/walking_bass_transcription_dnn

Algorithm for walking bass transcription in jazz ensemble recordings using Deep Neural Networks (DNN)

Primary LanguagePythonMIT LicenseMIT

Walking Bass Transcription

Algorithm for walking bass transcription in jazz ensemble recordings using Deep Neural Networks (DNN)

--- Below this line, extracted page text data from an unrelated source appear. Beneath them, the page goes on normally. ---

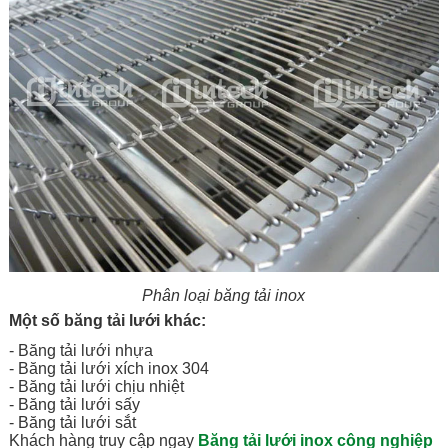
Phân loại băng tải inox
Một số băng tải lưới khác:
- Băng tải lưới nhựa
- Băng tải lưới xích inox 304
- Băng tải lưới chịu nhiệt
- Băng tải lưới sấy
- Băng tải lưới sắt
Khách hàng truy cập ngay
Băng tải lưới inox công nghiệp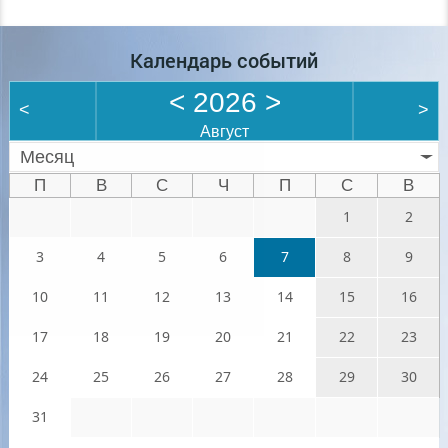
Календарь событий
<
2026
>
<
>
Август
Месяц
П
В
С
Ч
П
С
В
1
2
3
4
5
6
7
8
9
10
11
12
13
14
15
16
17
18
19
20
21
22
23
24
25
26
27
28
29
30
31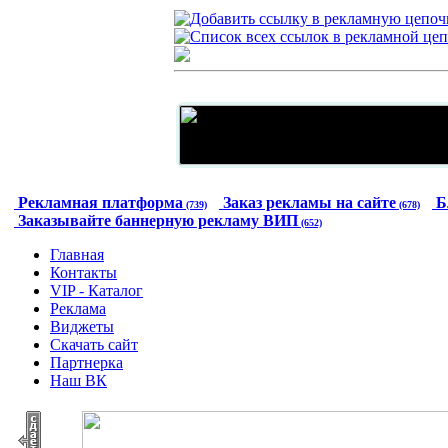
Рекламная платформа
Заказ рекламы на сайте
Б
(739)
(678)
Заказывайте баннерную рекламу ВИП
(652)
Главная
Контакты
VIP - Каталог
Реклама
Виджеты
Скачать сайт
Партнерка
Наш ВК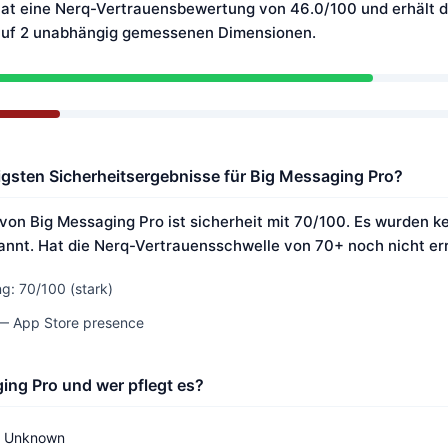
at eine Nerq-Vertrauensbewertung von 46.0/100 und erhält d
auf 2 unabhängig gemessenen Dimensionen.
igsten Sicherheitsergebnisse für Big Messaging Pro?
 von Big Messaging Pro ist sicherheit mit 70/100. Es wurden 
nnt. Hat die Nerq-Vertrauensschwelle von 70+ noch nicht err
g: 70/100 (stark)
 — App Store presence
ing Pro und wer pflegt es?
Unknown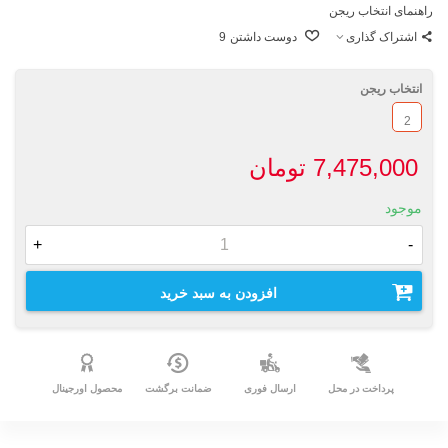
راهنمای انتخاب ریجن
اشتراک گذاری
دوست داشتن
9
انتخاب ریجن
2
7,475,000 تومان
موجود
+
-
افزودن به سبد خرید
پرداخت در محل
ارسال فوری
ضمانت برگشت
محصول اورجینال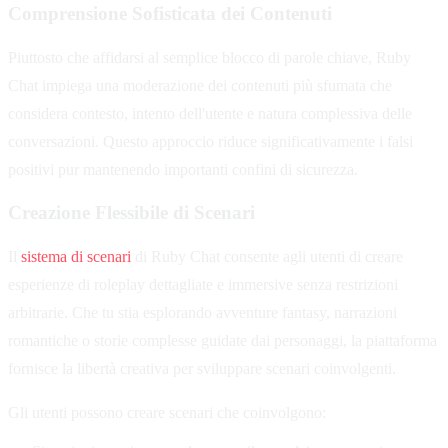
Comprensione Sofisticata dei Contenuti
Piuttosto che affidarsi al semplice blocco di parole chiave, Ruby
Chat impiega una moderazione dei contenuti più sfumata che
considera contesto, intento dell'utente e natura complessiva delle
conversazioni. Questo approccio riduce significativamente i falsi
positivi pur mantenendo importanti confini di sicurezza.
Creazione Flessibile di Scenari
Il
sistema di scenari
di Ruby Chat consente agli utenti di creare
esperienze di roleplay dettagliate e immersive senza restrizioni
arbitrarie. Che tu stia esplorando avventure fantasy, narrazioni
romantiche o storie complesse guidate dai personaggi, la piattaforma
fornisce la libertà creativa per sviluppare scenari coinvolgenti.
Gli utenti possono creare scenari che coinvolgono:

  • J. Abeßer, S. Balke, K. Frieler, M. Pfleiderer, M. Müller: Deep Learning for Jazz Walking Bass Transcription, AES conference on Semantic Audio, Erlangen, Germany, 2017

Audio examples can be found here:

This algorithm was used to create the beat-wise bass pitch values included in the Weimar Jazz Database

The script requires the Python packages

  • python 3.X
  • numpy
  • scipy
  • keras
  • librosa
  • pysoundfile
  • h5py

We recommend you to install miniconda (https://conda.io/miniconda.html). You can create a suitable environment using

conda env create -f conda_environment.yml

and activated it via

source activate walking_bass_transcription

example

Now you can run the transcription algorithm on a test file by calling

python transcriber.py

After running the transcriber on the test file ArtPepper_Anthropology_Excerpt.wav, the bass saliency spectrogram is exported as CSV file ArtPepper_Anthropology_Excerpt_bass_pitch_saliency.csv, which can be imported into an empty pane in SonicVisualizer using the parameters

  • Timing is specified: Implicitly: rows are equally spaced in time
  • Audio sample rate (Hz): 22050
  • Frame increment between rows: 1024

Here's an example of the output:

  • WAV form
  • STFT magnitude spectrogram
  • bass saliency spectrogram

Sonic Visualizer Screenshot

Enjoy.

adaptive tatum detection

Now the transcriber has a new aggregation method 'flex-q', which checks for each beat, which tatum subdivision is the most likely one. The note events are generated accordingly.

pitch saliency threshold

Furthermore, a lower saliency thresholds allows to ignore beats / sub-beats where the pitch saliency is too low.